City leaders, public safety officials and community members have banded together to fund the construction of the Fallen Heroes Memorial, which will be built to honor those public servants who lost their lives during both Sept. 11 and local service duty.

“This will be our way to honor those who have fallen,” Bradley said at Tuesday’s site dedication ceremony for the memorial outside the Winter Park Public Safety Facility.

Coming together

Fire Chief Jim White and Winter Park Rotary president Butch Margraf are leading the effort to build the memorial, which is set to be completed in the spring. A piece of steel rubble that once stood as part of one of the Twin Towers will be part of the display.

“We have quite a few people who live in the immediate area and live in Winter Park and Central Florida who were directly impacted by the events of Sept. 11,” White said. “We wanted to give them a local place to visit and share in the memorial of either their loved one or family or friend.”

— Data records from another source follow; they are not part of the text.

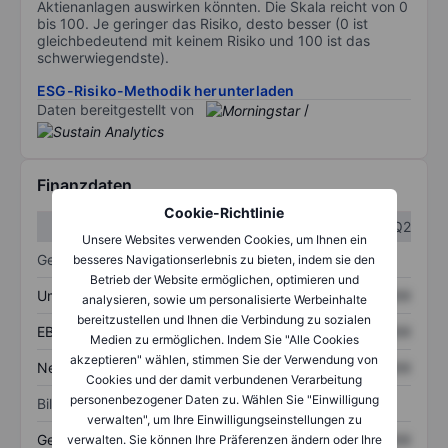
Aktienanlagen auswirken könnten. Die Skala reicht von 0
bis 100. Je geringer das Risiko, desto besser (0 ist
gleichbedeutend mit keinem Risiko und 100 ist das
schwerwiegendste).
ESG-Risiko-Methodik herunterladen
Daten bereitgestellt von
/
Finanzdaten
Cookie-Richtlinie
Q1
Q2
Unsere Websites verwenden Cookies, um Ihnen ein
Gewinn- und Verlustrechnung
besseres Navigationserlebnis zu bieten, indem sie den
Betrieb der Website ermöglichen, optimieren und
Umsatz
XXXXXXX
XXXXXXX
analysieren, sowie um personalisierte Werbeinhalte
bereitzustellen und Ihnen die Verbindung zu sozialen
EBITDA
XXXXXXX
XXXXXXX
Medien zu ermöglichen. Indem Sie "Alle Cookies
akzeptieren" wählen, stimmen Sie der Verwendung von
Nettoeinkommen
XXXXXXX
XXXXXXX
Cookies und der damit verbundenen Verarbeitung
personenbezogener Daten zu. Wählen Sie "Einwilligung
Bilanz
verwalten", um Ihre Einwilligungseinstellungen zu
Gesamtvermögen
XXXXXXX
XXXXXXX
verwalten. Sie können Ihre Präferenzen ändern oder Ihre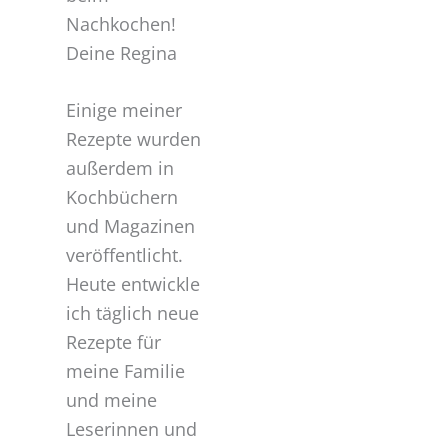
Nachkochen!
Deine Regina
Einige meiner
Rezepte wurden
außerdem in
Kochbüchern
und Magazinen
veröffentlicht.
Heute entwickle
ich täglich neue
Rezepte für
meine Familie
und meine
Leserinnen und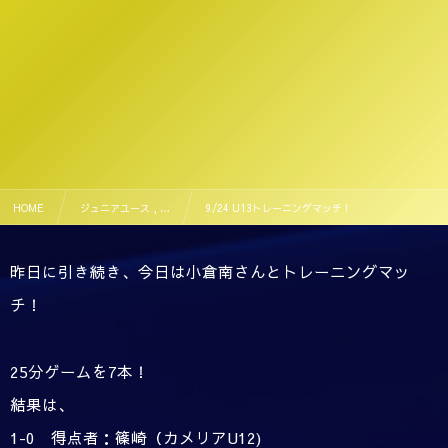
HOME
ジュニアユース , …
9/24 U13トレーニングマッチ！
昨日に引き続き、今日は小倉南さんとトレーニングマッ
チ！
25分ゲームを7本！
結果は、
1-0 得点者：篠崎（カメリアU12)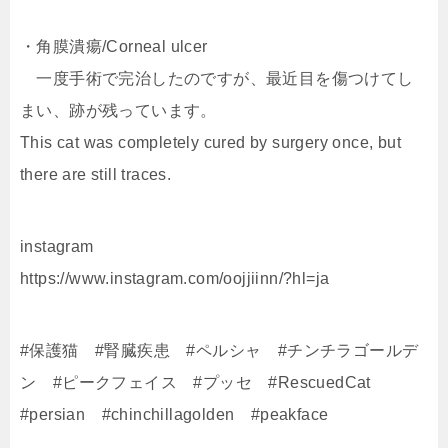
・角膜潰瘍/Corneal ulcer
一度手術で完治したのですが、最近目を傷つけてし
まい、跡が残っています。
This cat was completely cured by surgery once, but
there are still traces.
instagram
https://www.instagram.com/oojjiinn/?hl=ja
#保護猫 #腎臓疾患 #ペルシャ #チンチラゴールデ
ン #ピークフェイス #プッセ #RescuedCat
#persian #chinchillagolden #peakface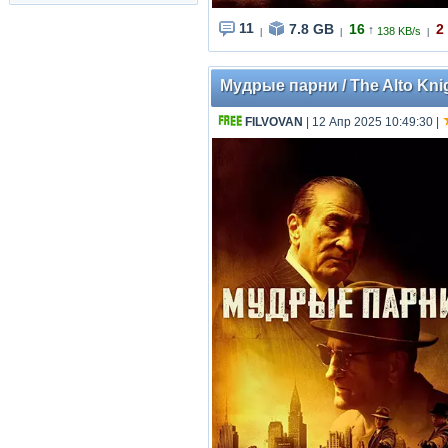
11
7.8 GB
16
2
↑
138 KB/s
|
|
|
Мудрые парни / The Alto Kni
FILVOVAN
| 12 Апр 2025 10:49:30
|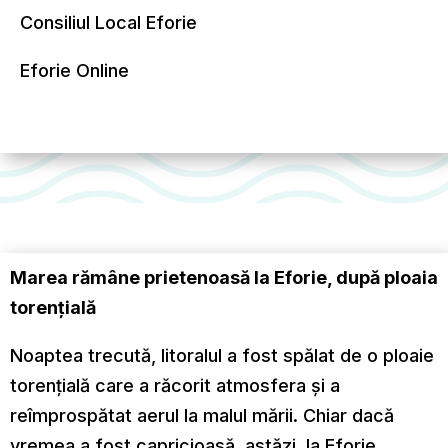
Consiliul Local Eforie
Eforie Online
Marea rămâne prietenoasă la Eforie, după ploaia
torențială
Noaptea trecută, litoralul a fost spălat de o ploaie
torențială care a răcorit atmosfera și a
reîmprospătat aerul la malul mării. Chiar dacă
vremea a fost capricioasă, astăzi, la Eforie,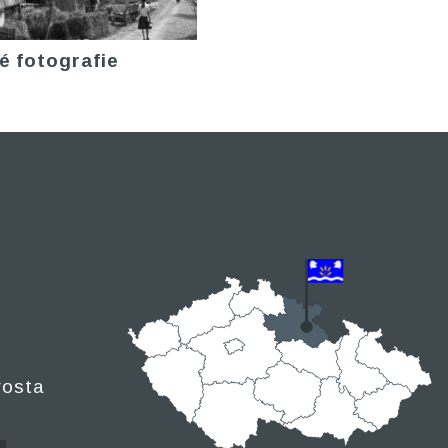
é fotografie
rosta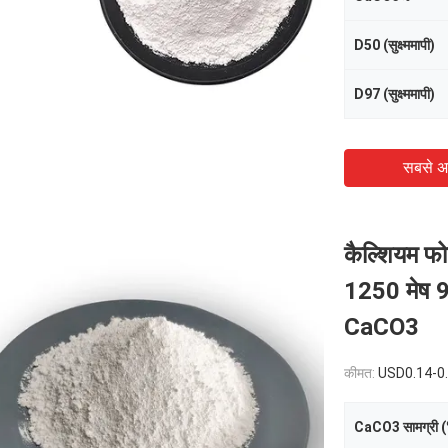
D50 (सुक्ष्ममापी)
D97 (सुक्ष्ममापी)
सबसे अ
कैल्शियम फो
1250 मेष 98
CaCO3
कीमत:
USD0.14-0
CaCO3 सामग्री 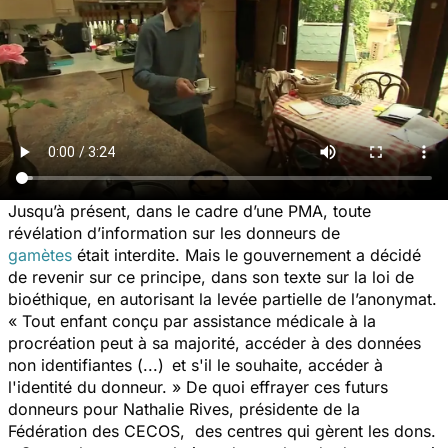
Jusqu’à présent, dans le cadre d’une PMA, toute
révélation d’information sur les donneurs de
gamètes
était interdite. Mais le gouvernement a décidé
de revenir sur ce principe, dans son texte sur la loi de
bioéthique, en autorisant la levée partielle de l’anonymat.
« Tout enfant conçu par assistance médicale à la
procréation peut à sa majorité, accéder à des données
non identifiantes (...) et s'il le souhaite, accéder à
l'identité du donneur. » De quoi effrayer ces futurs
donneurs pour Nathalie Rives, présidente de la
Fédération des CECOS, des centres qui gèrent les dons.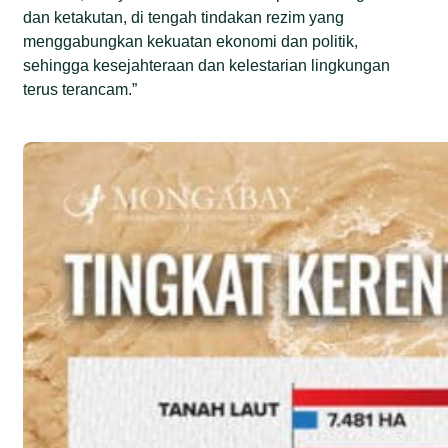
dan ketakutan, di tengah tindakan rezim yang
menggabungkan kekuatan ekonomi dan politik,
sehingga kesejahteraan dan kelestarian lingkungan
terus terancam.”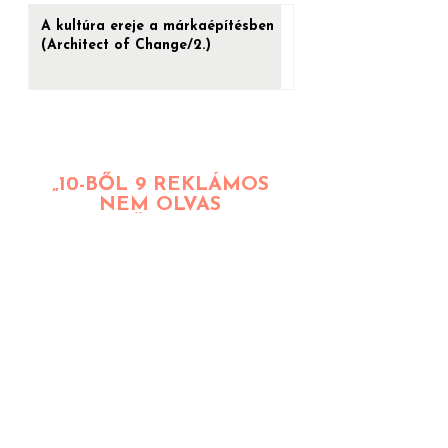
A kultúra ereje a márkaépítésben
(Architect of Change/2.)
„10-BŐL 9 REKLÁMOS
NEM OLVAS
SZAKKÖNYVEKET.”
LEGYÉL A KIVÉTEL,
HOGY KIVÉTELES
LEGYÉL.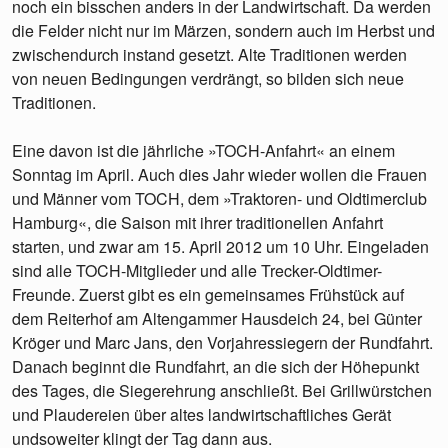
noch ein bisschen anders in der Landwirtschaft. Da werden
die Felder nicht nur im Märzen, sondern auch im Herbst und
zwischendurch instand gesetzt. Alte Traditionen werden
von neuen Bedingungen verdrängt, so bilden sich neue
Traditionen.
Eine davon ist die jährliche »TOCH-Anfahrt« an einem
Sonntag im April. Auch dies Jahr wieder wollen die Frauen
und Männer vom TOCH, dem »Traktoren- und Oldtimerclub
Hamburg«, die Saison mit ihrer traditionellen Anfahrt
starten, und zwar am 15. April 2012 um 10 Uhr. Eingeladen
sind alle TOCH-Mitglieder und alle Trecker-Oldtimer-
Freunde. Zuerst gibt es ein gemeinsames Frühstück auf
dem Reiterhof am Altengammer Hausdeich 24, bei Günter
Kröger und Marc Jans, den Vorjahressiegern der Rundfahrt.
Danach beginnt die Rundfahrt, an die sich der Höhepunkt
des Tages, die Siegerehrung anschließt. Bei Grillwürstchen
und Plaudereien über altes landwirtschaftliches Gerät
undsoweiter klingt der Tag dann aus.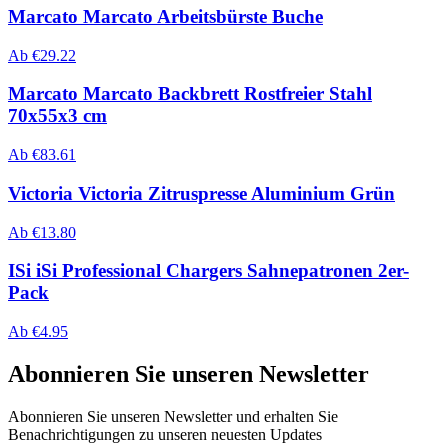
Marcato Marcato Arbeitsbürste Buche
Ab
€
29.22
Marcato Marcato Backbrett Rostfreier Stahl
70x55x3 cm
Ab
€
83.61
Victoria Victoria Zitruspresse Aluminium Grün
Ab
€
13.80
ISi iSi Professional Chargers Sahnepatronen 2er-
Pack
Ab
€
4.95
Abonnieren Sie unseren Newsletter
Abonnieren Sie unseren Newsletter und erhalten Sie
Benachrichtigungen zu unseren neuesten Updates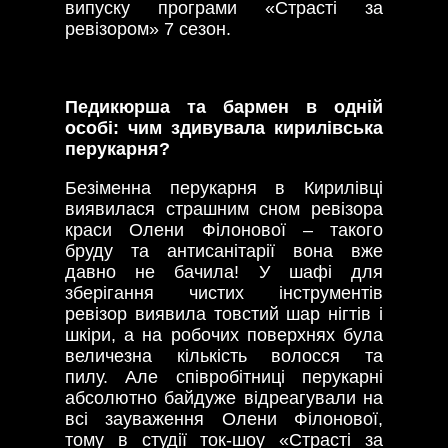
випуску програми «Страсті за
ревізором» 7 сезон.
Педикюрша та бармен в одній
особі: чим здивувала кирилівська
перукарня?
Безіменна перукарня в Кирилівці
виявилася страшним сном ревізора
краси Олени Філонової – такого
бруду та антисанітарії вона вже
давно не бачила! У шафі для
зберігання чистих інструментів
ревізор виявила товстий шар нігтів і
шкіри, а на робочих поверхнях була
величезна кількість волосся та
пилу. Але співробітниці перукарні
абсолютно байдуже відреагували на
всі зауваження Олени Філонової,
тому в студії ток-шоу «Страсті за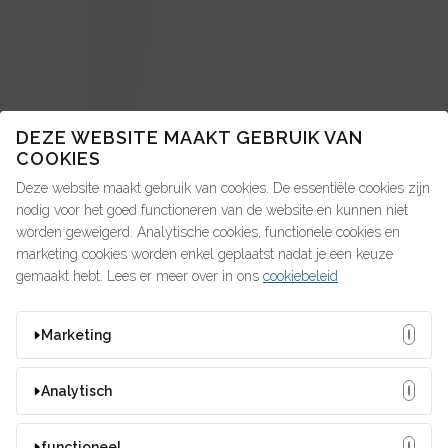
About us: in de pers
Advice4Talent
Pay4Talent
Search4Talent
DEZE WEBSITE MAAKT GEBRUIK VAN
COOKIES
Deze website maakt gebruik van cookies. De essentiële cookies zijn
OP ZOEK NAAR IETS?
nodig voor het goed functioneren van de website en kunnen niet
worden geweigerd. Analytische cookies, functionele cookies en
marketing cookies worden enkel geplaatst nadat je een keuze
gemaakt hebt. Lees er meer over in ons
cookiebeleid
MISSCHIEN ZOEK JE DIT?
Marketing
#talent4people
2021
2022
2023
2024
Deze cookies kunnen door onze adverteerders op onze
Analytisch
arbeidsdeal
Bedrijfswagen
bouw
website worden ingesteld. Ze worden wellicht door die
compensatie
Corona
feestdagen
fiscus
bedrijven gebruikt om een profiel van uw interesses samen te
Deze cookies stellen ons in staat bezoekers en hun herkomst
functioneel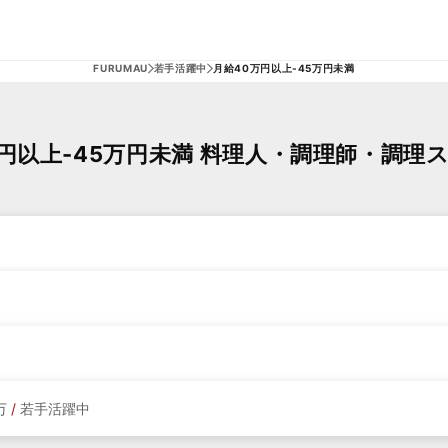
FURUMAU
若手活躍中
月給40万円以上-45万円未満
円以上-45万円未満 料理人・調理師・調理
万
/
若手活躍中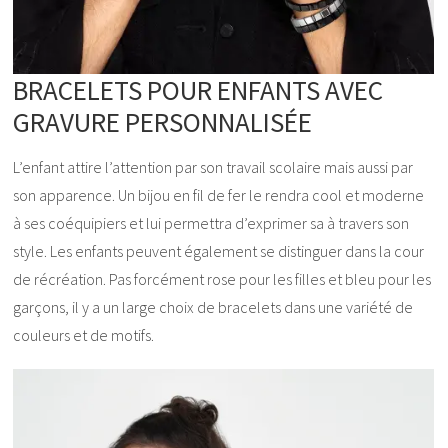
BRACELETS POUR ENFANTS AVEC
GRAVURE PERSONNALISÉE
L’enfant attire l’attention par son travail scolaire mais aussi par
son apparence. Un bijou en fil de fer le rendra cool et moderne
à ses coéquipiers et lui permettra d’exprimer sa à travers son
style. Les enfants peuvent également se distinguer dans la cour
de récréation. Pas forcément rose pour les filles et bleu pour les
garçons, il y a un large choix de bracelets dans une variété de
couleurs et de motifs.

Margarf and the Winter Park Rotarians headed fundraising efforts to build the structure, raising $20,000 so far with an estimated $45,000 total needed to complete all phases of the memorial.

Structure’s significance

The memorial’s centerpiece will be a piece of steel recovered from the rubble of one of the Twin Towers. Comparable in size to a stack of notebook paper, and in weight to a bowling ball, the metal will rest on a base of black granite.

Architect John Cunningham of ACI Inc., who has volunteered to design the memorial free of charge, said the structure will symbolize of the strength of the American people and its public servants.

The base, he said, will be made of solid black, polished granite to signify the solidarity and strength of the country, and surrounding the base will be burnt and blackened lava rocks to serve as symbolic rubble left after Sept. 11.

The ground surrounding the structure will be paved with bricks that can be purchased and personalized as individual memorials of family, friends and loved ones, Margraf said.

“To have a place where you can go and sit down and have a piece of that structure right in front of you is very powerful,” he said. “You can sit there and you know that this piece was part of all those events that you see and reflect back on it.”

Prime location

Aside from the design of the structure alone, Fire Chief Jim White said the location of the memorial is equally significant.

White said you won’t be able to enter the Public Safety Facility without seeing the nearly 5-feet tall structure.

“The address of our fire department here happens to be 343, which is the same number of firefighters that were killed on Sept. 11,” White said. “Every time we write that address down or think of what our address is, we remember, and this will be one other way for us to continue to memorialize the sacrifices made on that day.”